When in place, as the user scrolls down the page and these images enter the viewport, the browser will trigger a request to download them. However, this native method isn’t supported across all browsers yet, as this compatibility chart from caniuse shows us.

For browsers like Safari, lazy loading can be implemented with the Intersection Observer API in JavaScript. Here’s a useful Intersection Observer tutorial by Google to get you started.

Text Compression

When text assets are sent from the server to the browser as a website is being loaded, you can compress these files using special file formats.

The oldest and most widely used of these is gzip, which has been around since the earliest days of the web. Here’s a comparison using a CSS file, showing with and without gzip.

Style.css

Uncompressed File Size

Gzip File Size

350kb

40kb (89% smaller!)

The other widely used compression format is Brotli, which is a more recent format developed by Google to replace the ageing gzip.

With Brotli, you can achieve even greater levels of compression!

Style.css

Uncompressed File Size

Brotli File Size

350kb

24kb (93% smaller!)

Both of these compression formats are usually enabled via server config. The larger the file, the higher the compression, which means text compression compliment large files like JavaScript bundles quite nicely!

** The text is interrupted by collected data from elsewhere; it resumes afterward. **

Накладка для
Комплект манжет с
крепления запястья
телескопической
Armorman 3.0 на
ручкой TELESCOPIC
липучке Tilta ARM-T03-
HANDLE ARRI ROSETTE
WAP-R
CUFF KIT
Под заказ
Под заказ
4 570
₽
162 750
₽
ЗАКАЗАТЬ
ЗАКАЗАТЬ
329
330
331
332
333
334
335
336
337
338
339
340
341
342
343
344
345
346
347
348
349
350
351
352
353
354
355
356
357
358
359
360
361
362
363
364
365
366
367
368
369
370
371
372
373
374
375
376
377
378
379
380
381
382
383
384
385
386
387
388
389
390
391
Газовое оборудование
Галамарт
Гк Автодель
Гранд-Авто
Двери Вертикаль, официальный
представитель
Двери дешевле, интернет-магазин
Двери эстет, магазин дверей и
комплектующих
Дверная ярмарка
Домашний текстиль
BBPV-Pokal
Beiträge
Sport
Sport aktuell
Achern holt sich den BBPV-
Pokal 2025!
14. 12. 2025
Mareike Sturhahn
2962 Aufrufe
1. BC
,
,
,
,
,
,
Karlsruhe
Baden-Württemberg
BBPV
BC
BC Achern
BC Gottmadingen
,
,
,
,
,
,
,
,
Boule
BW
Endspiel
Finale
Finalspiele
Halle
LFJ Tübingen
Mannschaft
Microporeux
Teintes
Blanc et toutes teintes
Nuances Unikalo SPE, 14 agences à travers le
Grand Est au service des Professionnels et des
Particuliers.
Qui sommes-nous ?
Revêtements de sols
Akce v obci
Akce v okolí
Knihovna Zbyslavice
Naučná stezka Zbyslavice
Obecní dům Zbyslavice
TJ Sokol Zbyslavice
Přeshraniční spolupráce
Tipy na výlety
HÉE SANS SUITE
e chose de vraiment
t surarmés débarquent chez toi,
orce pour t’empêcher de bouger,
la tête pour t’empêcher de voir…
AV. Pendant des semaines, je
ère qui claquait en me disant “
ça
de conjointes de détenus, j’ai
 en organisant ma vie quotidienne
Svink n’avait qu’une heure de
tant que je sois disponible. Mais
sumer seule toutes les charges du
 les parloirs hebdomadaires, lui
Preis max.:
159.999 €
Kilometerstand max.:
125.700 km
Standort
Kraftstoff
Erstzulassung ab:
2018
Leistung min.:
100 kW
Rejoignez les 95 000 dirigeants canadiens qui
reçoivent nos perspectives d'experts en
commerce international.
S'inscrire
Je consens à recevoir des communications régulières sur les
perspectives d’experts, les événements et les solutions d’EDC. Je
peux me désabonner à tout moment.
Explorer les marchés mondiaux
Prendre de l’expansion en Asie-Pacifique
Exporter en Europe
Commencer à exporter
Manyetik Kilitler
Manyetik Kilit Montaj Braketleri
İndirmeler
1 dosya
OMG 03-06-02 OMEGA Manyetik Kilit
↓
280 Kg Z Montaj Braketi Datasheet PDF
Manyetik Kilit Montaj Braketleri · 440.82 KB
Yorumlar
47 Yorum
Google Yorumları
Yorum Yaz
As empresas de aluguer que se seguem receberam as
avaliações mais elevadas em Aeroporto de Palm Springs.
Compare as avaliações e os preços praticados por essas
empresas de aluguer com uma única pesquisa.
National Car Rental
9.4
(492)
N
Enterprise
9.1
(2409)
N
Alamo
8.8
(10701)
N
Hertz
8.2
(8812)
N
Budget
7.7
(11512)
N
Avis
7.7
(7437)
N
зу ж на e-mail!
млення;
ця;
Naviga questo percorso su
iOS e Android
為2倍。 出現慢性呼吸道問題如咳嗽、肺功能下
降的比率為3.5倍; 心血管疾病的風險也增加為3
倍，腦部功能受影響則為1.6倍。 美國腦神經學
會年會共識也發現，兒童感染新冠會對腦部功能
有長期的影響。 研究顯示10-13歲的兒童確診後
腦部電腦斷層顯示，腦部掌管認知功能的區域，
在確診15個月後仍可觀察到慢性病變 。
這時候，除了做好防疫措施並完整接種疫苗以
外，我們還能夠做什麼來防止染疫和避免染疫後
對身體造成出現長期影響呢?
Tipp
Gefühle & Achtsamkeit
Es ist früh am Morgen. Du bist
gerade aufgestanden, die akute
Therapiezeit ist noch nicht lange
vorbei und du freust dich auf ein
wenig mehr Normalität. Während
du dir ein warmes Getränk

How much of a difference does compression make to the loading of a website? We can find out using WebPageTest, where we’ll run 2 performance audits on a website. One with compression enabled and one without, both under a slow 3G connection,

Here’s what happened:

Metric

Compression

No Compression

Bytes downloaded

6.7mb

10mb

Start Render

8s

17s

Speed Index

22s

30s

Time to Interactive

45s

60s

The difference is clear; websites with compressed text assets load much faster. Who would’ve guessed?

This is best seen in a side by side video comparison. Neither fares well on this slow 3G connection, but one is certainly quicker than the other.

Summary

These quick wins should set you going on your web performance optimisation journey! As we’ve seen here, some of the biggest wins can be made from the smallest changes to your website’s code or server config.

Just remember that performance optimisation isn’t a one off, but a continuous process which should happen as the website continues to grow and develop.